Robert McCracken. Ex amateur turned professional boxer (33-2, 19 KO), took over as Performance Director of Boxing for Team GB in 2009, when Amateur British Boxing was at its lowest. 3 years later – Team GB took home 3 Gold Medals in Boxing at the Olympic Games, London 2012.
So who are the people responsible for shaping India’s Olympic Contingent? Are they capable of taking our athletes to Olympic glory? Are their positions as Head Coaches and Performance Directors justified? Are they to us what Rob McCracken is to GB?
The answer is in front of us – Rio, 2016, where it is safe to say that the Indian contingent has been largely poor in terms of performance, save for a few athletes that stood out despite missing out on medals. Poor compared to their individual performances at their respective World Championship events and qualifying competitions, where they competed to a level to be considered serious medal contenders. Sadly though, the sheer magnitude of the Olympic Games got to them when it mattered, thus leading to a meltdown. While it is normal for athletes to experience nerves before an event, channelizing it and focusing on the goal is part of an athletes training program. Part of the coaching and development process. Part of the coach’s responsibility.
So have our coaches done their jobs?
The answer is NO. Save for a few sports where we continue to do well, what Indian Olympic athletes largely need is the influx of foreign coaches. Period. Indian coaches are just not good enough to take athletes to the next level, as their foreign counterparts have done with their respective squads. The sooner we see that and rectify it, the better our athletes will get. Without a doubt. An interesting fact – China had 28 foreign coaches on their roster during the Olympic Games, Beijing 2008. How many medals did they win? Google it, I guarantee you the number will astound you.

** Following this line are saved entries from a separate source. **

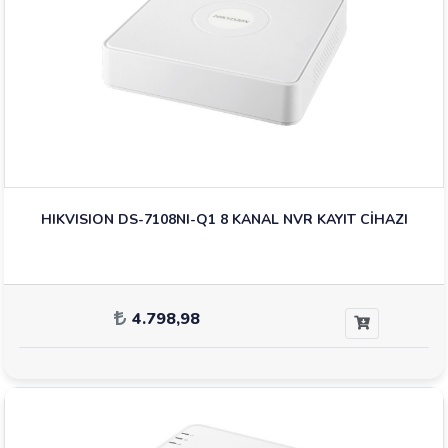
HIKVISION DS-7108NI-Q1 8 KANAL NVR KAYIT CİHAZI
4.798,98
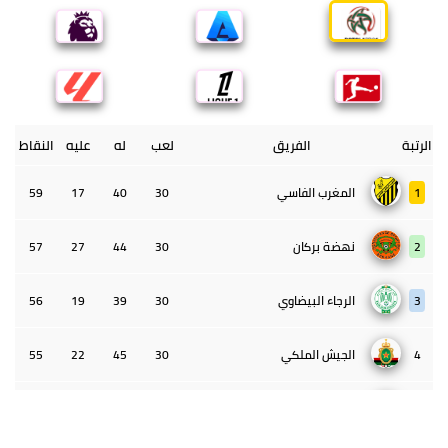
الرتبة
الفريق
لعب
له
عليه
النقاط
1
المغرب الفاسي
30
40
17
59
2
نهضة بركان
30
44
27
57
3
الرجاء البيضاوي
30
39
19
56
4
الجيش الملكي
30
45
22
55
5
الوداد البيضاوي
30
39
33
43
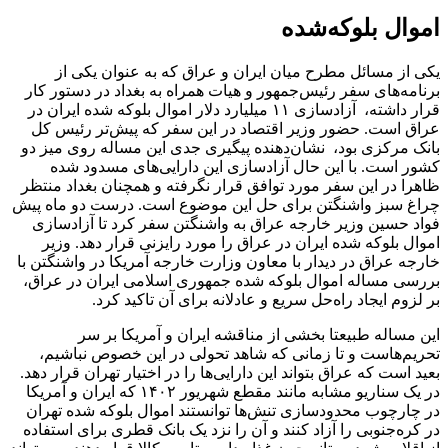
اموال بلوکه‌شده
یکی از مسائل مطرح میان ایران و عراق که به عنوان یکی از
برنامه‌های سفر رئیس‌جمهور و هیات همراه به بغداد در دستور کار
قرار داشته، آزادسازی ۱۱ میلیارد دلار اموال بلوکه شده ایران در
عراق است. حضور وزیر اقتصاد در این سفر که پیش‌تر رئیس کل
بانک مرکزی بود، نشان‌دهنده پیگیری جدی این مساله روی میز دو
کشور است. با این حال آزادسازی این دارایی‌های مسدود شده
ظاهرا در این سفر مورد توافق قرار نگرفته و همچنان بغداد منتظر
چراغ سبز واشنگتن برای حل این موضوع است. درست دو ماه پیش
فواد حسین وزیر خارجه عراق به واشنگتن سفر کرد تا آزادسازی
اموال بلوکه شده ایران در عراق را مورد رایزنی قرار دهد. وزیر
خارجه عراق در دیدار با معاون وزارت خارجه آمریکا در واشنگتن با
بررسی مساله اموال بلوکه شده جمهوری اسلامی ایران در عراق،
بر لزوم ایجاد راه‌حل سریع و عادلانه برای آن تاکید کرد.
این مساله طبیعتا بخشی از مناقشه ایران و آمریکا بر سر
تحریم‌هاست و تا زمانی که شاهد تحولی در این خصوص نباشیم،
بعید است که عراق بتواند این دارایی‌ها را در اختیار تهران قرار دهد.
در یک سناریو مشابه مانند مقطع شهریور ۱۴۰۲ که ایران و آمریکا
در چارچوب محدودسازی تنش‌ها توانستند اموال بلوکه شده تهران
در کره‌جنوبی را آزاد کنند و آن را نزد یک بانک قطری برای استفاده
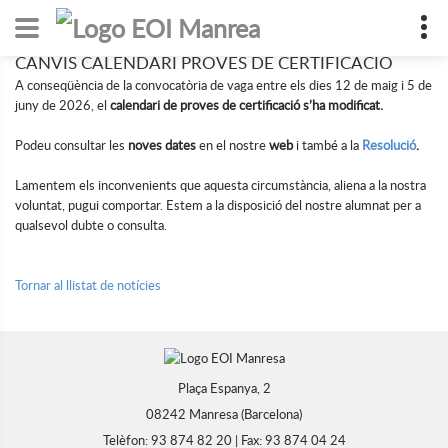
CANVIS CALENDARI PROVES DE CERTIFICACIÓ
A conseqüència de la convocatòria de vaga entre els dies 12 de maig i 5 de
juny de 2026, el
calendari de proves de certificació s’ha modificat.
Podeu consultar les
noves dates
en el nostre
web
i també a la
Resolució
.
Lamentem els inconvenients que aquesta circumstància, aliena a la nostra
voluntat, pugui comportar. Estem a la disposició del nostre alumnat per a
qualsevol dubte o consulta.
Tornar al llistat de notícies
Plaça Espanya, 2
08242 Manresa (Barcelona)
Telèfon: 93 874 82 20 | Fax: 93 874 04 24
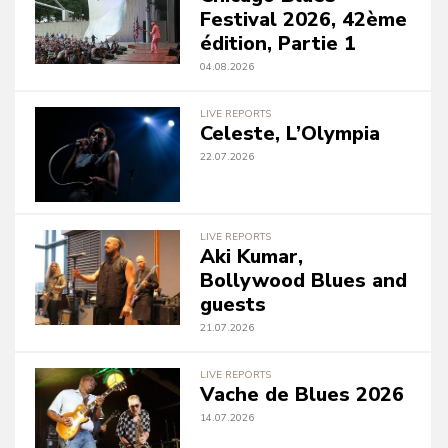
Festival 2026, 42ème
édition, Partie 1
04.08.2026
LIVE REPORTS
Celeste, L’Olympia
22.07.2026
LIVE REPORTS
Aki Kumar,
Bollywood Blues and
guests
21.07.2026
LIVE REPORTS
Vache de Blues 2026
14.07.2026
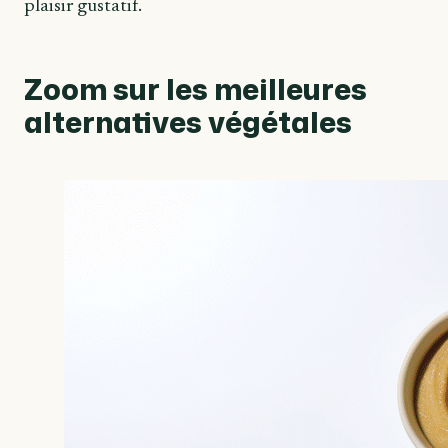
plaisir gustatif.
Zoom sur les meilleures
alternatives végétales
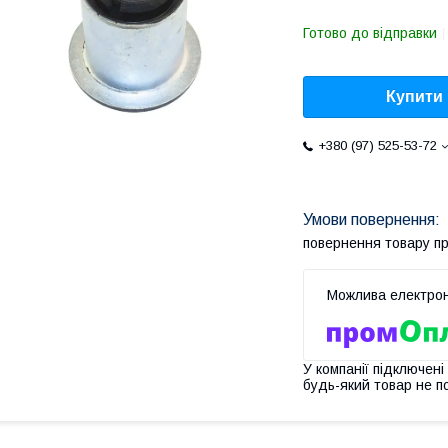
Готово до відправки
Купити
+380 (97) 525-53-72
повернення товару п
У компанії підключені
будь-який товар не п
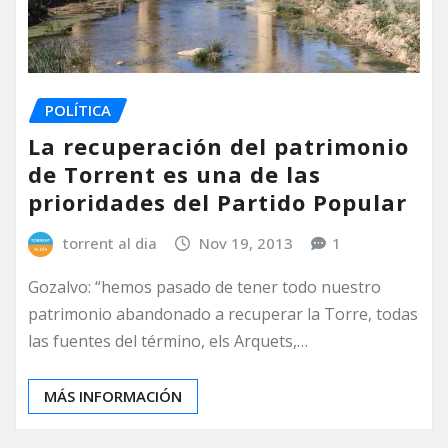
POLÍTICA
La recuperación del patrimonio
de Torrent es una de las
prioridades del Partido Popular
torrent al dia
Nov 19, 2013
1
Gozalvo: “hemos pasado de tener todo nuestro
patrimonio abandonado a recuperar la Torre, todas
las fuentes del término, els Arquets,…
MÁS INFORMACIÓN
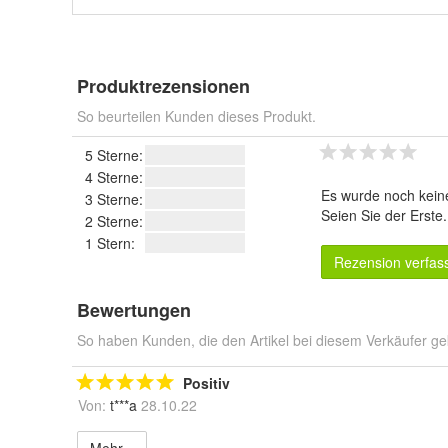
Produktrezensionen
So beurteilen Kunden dieses Produkt.
5 Sterne:
4 Sterne:
Es wurde noch kein
3 Sterne:
Seien Sie der Erste
2 Sterne:
1 Stern:
Rezension verfas
Bewertungen
So haben Kunden, die den Artikel bei diesem Verkäufer ge
Positiv
Von:
t***a
28.10.22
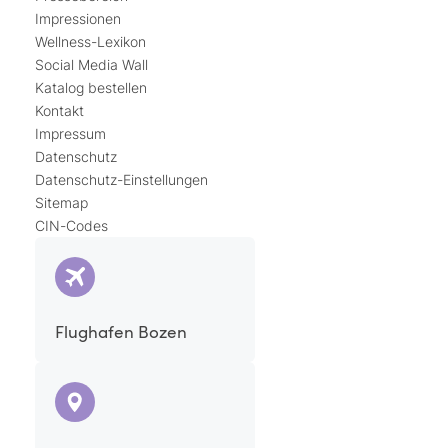
Impressionen
Wellness-Lexikon
Social Media Wall
Katalog bestellen
Kontakt
Impressum
Datenschutz
Datenschutz-Einstellungen
Sitemap
CIN-Codes
Flughafen Bozen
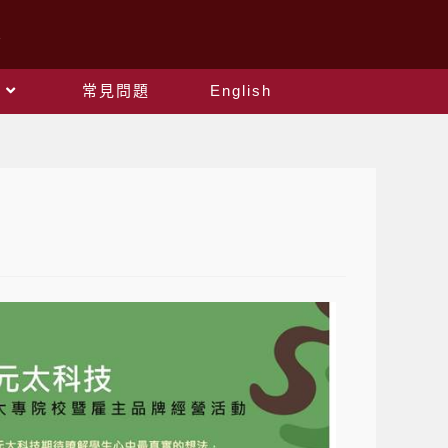
常見問題
English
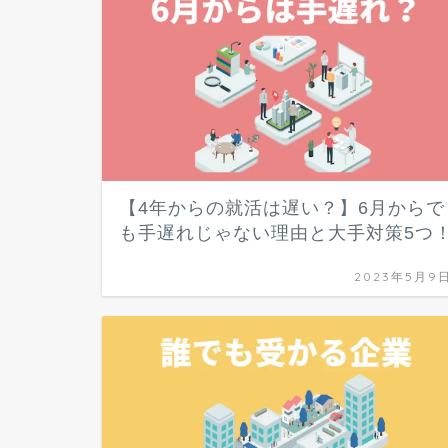
【4年からの就活は遅い？】6月からで
も手遅れじゃない理由と大手対策5つ
2023年5月9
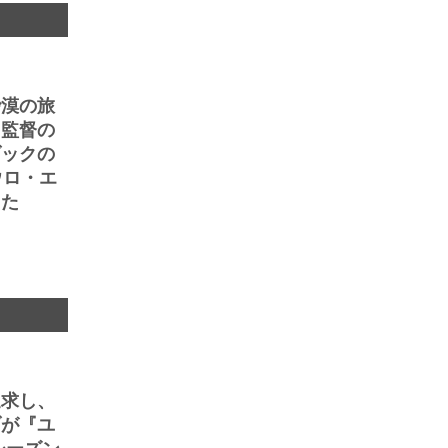
砂漠の旅
ェ監督の
ダックの
ウロ・エ
った
追求し、
ブが『ユ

Coaching is not what it used to be 10 years ago. Today’s coaching involves the use of technology and advanced sports equipment, strict diets and constant monitoring of an athlete’s life. Without these facilities and equipment, it is practically impossible to create world beaters. There is literally no room for error and gone are the days of the occasional cheat meal and parties. This is what professional sport has come to and it is time we accepted it and moved with the times. While skill is important, being in peak physical condition is crucial and that is where Indian athletes generally tend to take a hit. Every minute of every day counts – and that is what foreign coaches bring to the table. A wealth of experience, greater technical ability, sports technological know-how, discipline and most importantly the winning mentality. Simply put, they know what it takes to win and have the roadmap for it. Follow them 100% and you will get there. Any less and you won’t. This is the difference and it is why our athletes have not been able to tango with the very best. Yet.
However credit must be given to the current Indian coaching contingent, all of whom have done a remarkable job in gearing our athletes for the Olympic Games. They deserve praise for getting our athletes there and should be given roles for the structure and development of the Indian youth. For the senior athletes though, it is time to give them they deserve, a legitimate shot at glory. It’s been too long and they deserve it.